WHAT TO WORK ON: Leaving the pictures aside, repeat the entries exactly.
[Opening EXERCISE MATERIAL section]
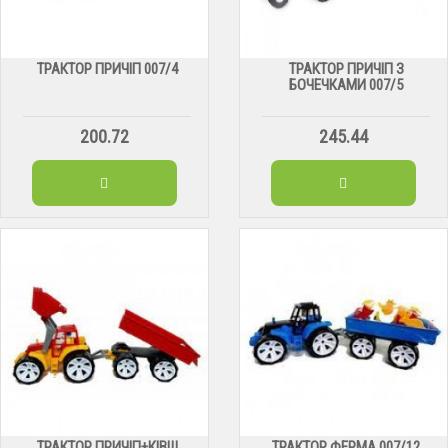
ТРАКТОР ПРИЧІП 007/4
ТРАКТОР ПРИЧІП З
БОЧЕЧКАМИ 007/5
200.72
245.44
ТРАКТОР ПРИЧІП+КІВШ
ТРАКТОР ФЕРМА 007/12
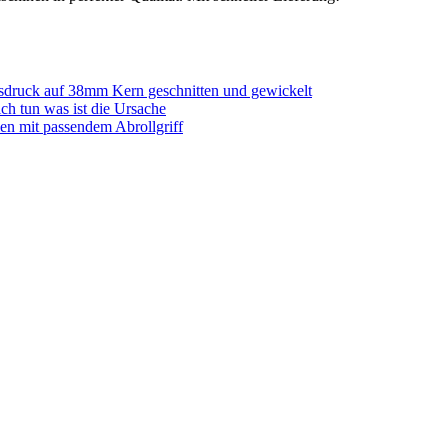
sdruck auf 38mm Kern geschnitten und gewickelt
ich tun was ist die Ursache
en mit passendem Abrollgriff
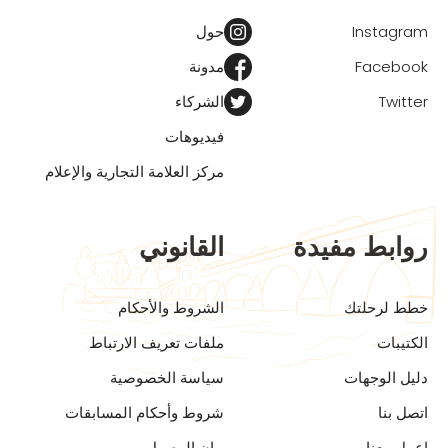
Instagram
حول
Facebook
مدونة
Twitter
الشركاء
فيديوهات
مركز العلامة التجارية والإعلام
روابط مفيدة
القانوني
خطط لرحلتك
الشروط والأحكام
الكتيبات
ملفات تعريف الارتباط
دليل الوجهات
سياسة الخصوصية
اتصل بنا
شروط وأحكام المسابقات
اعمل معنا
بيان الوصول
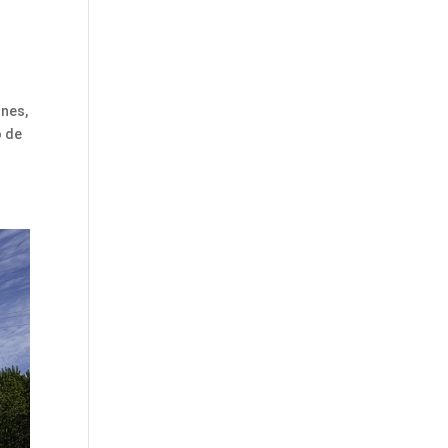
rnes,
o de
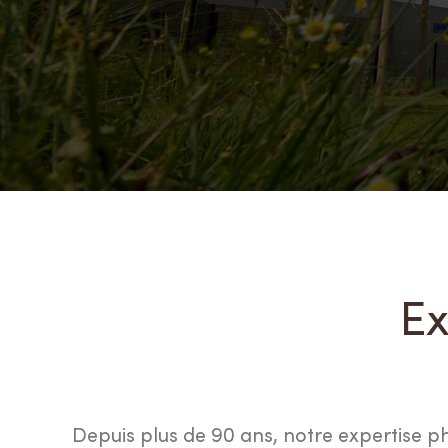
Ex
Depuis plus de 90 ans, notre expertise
[Closing EXERCISE MATERIAL section]
REPLY:
ТРАКТОР ПРИЧІП 007/4
ТРАКТОР ПРИЧІП З
БОЧЕЧКАМИ 007/5
200.72
245.44
ТРАКТОР ПРИЧІП+КІВШ
ТРАКТОР ФЕРМА 007/12
sdruck auf 38mm Kern geschnitten und gewickelt
ich tun was ist die Ursache
en mit passendem Abrollgriff
Instagram
حول
Facebook
مدونة
Twitter
الشركاء
فيديوهات
مركز العلامة التجارية والإعلام
روابط مفيدة
القانوني
خطط لرحلتك
الشروط والأحكام
الكتيبات
ملفات تعريف الارتباط
دليل الوجهات
سياسة الخصوصية
اتصل بنا
شروط وأحكام المسابقات
اعمل معنا
بيان الوصول
rnes,
o de
Ex
Depuis plus de 90 ans, notre expertise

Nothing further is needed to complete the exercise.